### ASSIGNMENT
Among the entries, which lines carry the string "Política"? Copy every one.

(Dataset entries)
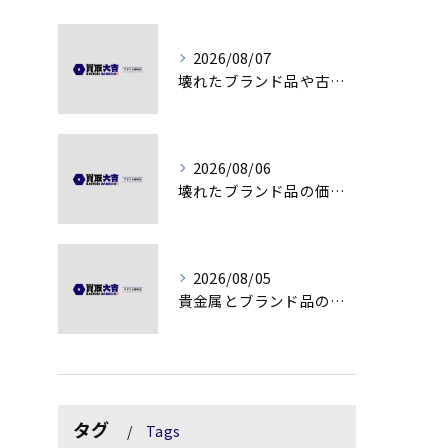
2026/08/07
壊れたブランド品や古物の価値を見極める秘訣
2026/08/06
壊れたブランド品の価値を見極める技術とは
2026/08/05
貴金属とブランド品の価値変動を見極める方法
タグ
Tags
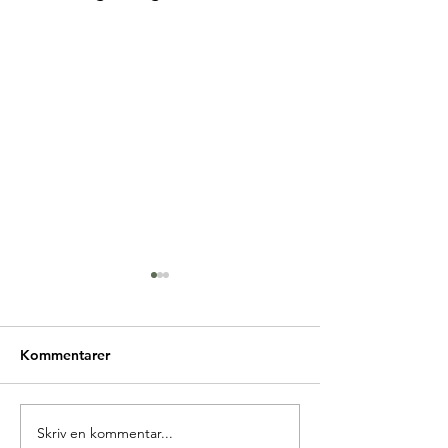
Kommentarer
Glædelig Grundlovsdag
Skriv en kommentar...
Ny forperson i 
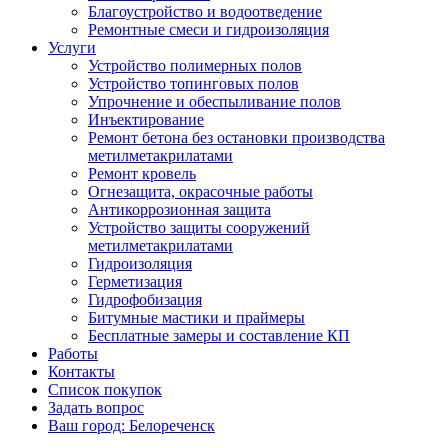
Благоустройство и водоотведение
Ремонтные смеси и гидроизоляция
Услуги
Устройство полимерных полов
Устройство топинговых полов
Упрочнение и обеспыливание полов
Инъектирование
Ремонт бетона без остановки производства
метилметакрилатами
Ремонт кровель
Огнезащита, окрасочные работы
Антикоррозионная защита
Устройство защиты сооружений
метилметакрилатами
Гидроизоляция
Герметизация
Гидрофобизация
Битумные мастики и праймеры
Бесплатные замеры и составление КП
Работы
Контакты
Список покупок
Задать вопрос
Ваш город: Белореченск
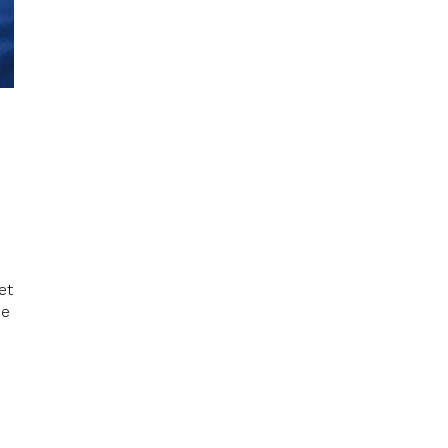
et
ce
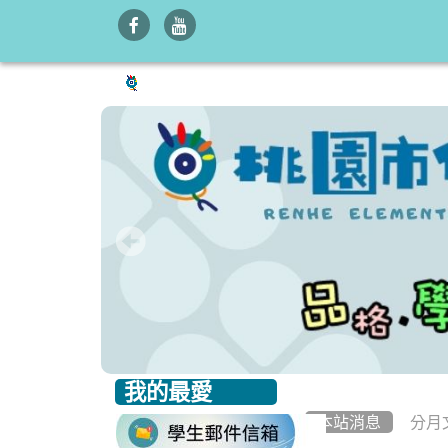
我的最愛
:::
:::
本站消息
分月
link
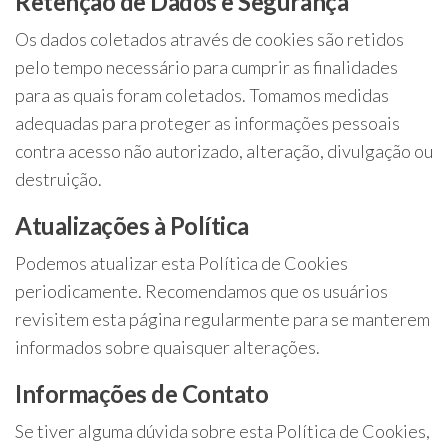
Retenção de Dados e Segurança
Os dados coletados através de cookies são retidos
pelo tempo necessário para cumprir as finalidades
para as quais foram coletados. Tomamos medidas
adequadas para proteger as informações pessoais
contra acesso não autorizado, alteração, divulgação ou
destruição.
Atualizações à Política
Podemos atualizar esta Política de Cookies
periodicamente. Recomendamos que os usuários
revisitem esta página regularmente para se manterem
informados sobre quaisquer alterações.
Informações de Contato
Se tiver alguma dúvida sobre esta Política de Cookies,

### EXPECTED OUTPUT
Atualizações à Política
Podemos atualizar esta Política de Cookies
Se tiver alguma dúvida sobre esta Política de Cookies,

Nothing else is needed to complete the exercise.